Benzodiazepines and other anxiolytics
Verapamil may increase the plasma concentrations of buspirone and midazolam.
Beta blockers
Verapamil may increase the plasma concentrations of metoprolol and propranolol which may lead to additive cardiovascular effects (e.g. AV block, bradycardia, hypotension, heart failure).
Intravenous beta-blockers should not be given to patients under treatment with verapamil.
Cardiac glycosides
Verapamil may increase the plasma concentrations of digitoxin and digoxin. Verapamil has been shown to increase the serum concentration of digoxin and caution should be exercised with regard to digitalis toxicity. The digitalis level should be determined and the glycoside dose reduced, if required.
Colchicine
Colchicine is a substrate for both CYP3A and the efflux transporter, P-glycoprotein (P-gp). Verapamil is known to inhibit CYP3A and P-gp. When verapamil and colchicine are administered together, inhibition of P-gp and/or CYP3A by verapamil may lead to increased exposure to colchicine. Combined use is not recommended.
H2 Receptor antagonists
Cimetidine may increase the plasma concentrations of verapamil.
HIV antiviral agents
Due to the metabolic inhibitory potential of some of the HIV antiviral agents, such as ritonavir, plasma concentrations of verapamil may increase. Caution should be used or dose of verapamil may be decreased.
Immunosuppressants
Verapamil may increase the plasma concentrations of ciclosporin, everolimus, sirolimus and tacrolimus. Concentration determinations and dose adjustments of everolimus and sirolimus may be necessary.
Lipid lowering agents
Verapamil may increase the plasma concentrations of atorvastatin, lovastatin and simvastatin.
Treatment with HMG CoA reductase inhibitors (e.g., simvastatin, atorvastatin or lovastatin) in a patient taking verapamil should be started at the lowest possible dose and titrated upwards. If verapamil treatment is to be added to patients already taking an HMG CoA reductase inhibitor (e.g., simvastatin, atorvastatin or lovastatin), consider a reduction in the statin dose and retitrate against serum cholesterol concentrations.
Atorvastatin has been shown to increase verapamil levels. Although there is no direct in vivo clinical evidence, there is strong potential for verapamil to significantly affect atorvastatin pharmacokinetics in a similar manner to simvastatin or lovastatin. Consider using caution when atorvastatin and verapamil are concomitantly administered.
Fluvastatin, pravastatin and rosuvastatin are not metabolized by CYP3A4 and are less likely to interact with verapamil.
Lithium
Serum levels of lithium may be reduced. However, there may be increased sensitivity to lithium causing enhanced neurotoxicity. Patients receiving both drugs should be monitored carefully.
Neuromuscular blocking agents employed in anaesthesia
The effects may be potentiated.
Serotonin receptor agonists
Verapamil may increase the plasma concentrations of almotriptan.
Theophylline
Verapamil may increase the plasma concentrations of theophylline.
Uricosurics
Sulfinpyrazone may reduce the plasma concentrations of verapamil which may produce a reduced blood pressure lowering effect. When verapamil and sulfinpyrazone are administrated together there is no change in PK.
Anticoagulants
When oral verapamil was co-administered with dabigatran etexilate (150 mg), a P-gp substrate, the Cmax and AUC of dabigatran were increased but magnitude of this change differs depending on time between administration and the formulation of verapamil. Co-administration of verapamil 240 mg extended-release at the same time as dabigatran etexilate resulted in increased dabigatran exposure (increase of Cmax by about 90% and AUC by about 70%).

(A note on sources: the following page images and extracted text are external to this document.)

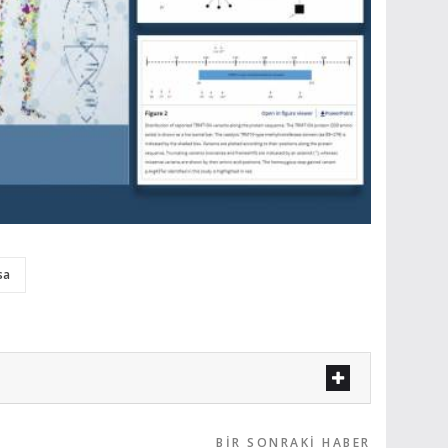
sa
BIR SONRAKI HABER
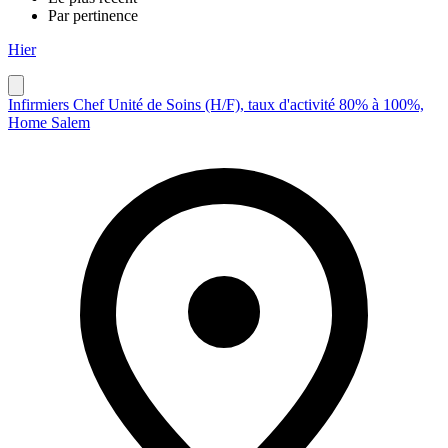
Par pertinence
Hier
Infirmiers Chef Unité de Soins (H/F), taux d'activité 80% à 100%,
Home Salem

Close clinical surveillance is recommended when verapamil is combined with dabigatran etexilate and particularly in the occurrence of bleeding, notably in patients having a mild to moderate renal impairment.Other direct oral anticoagulants (DOACs)
Increased absorption of DOACs since they are P-gp substrates and, if applicable, also reduced elimination of DOACs which are metabolized by Cyp3A4, may increase the systemic bioavailability of DOACs. Some data suggest a possible increase of the risk of bleeding, especially in patients with further risk factors. The dose of DOAC with verapamil may need to be reduced (see DOAC label for dosing instruction).
Other Cardiac therapy
Concomitant use with ivabradine is contraindicated due to the additional heart rate lowering effect of verapamil to ivabradine (see section 4.3).
Other
St. John's Wort may reduce the plasma concentrations of verapamil, whereas grapefruit juice may increase the plasma concentrations of verapamil.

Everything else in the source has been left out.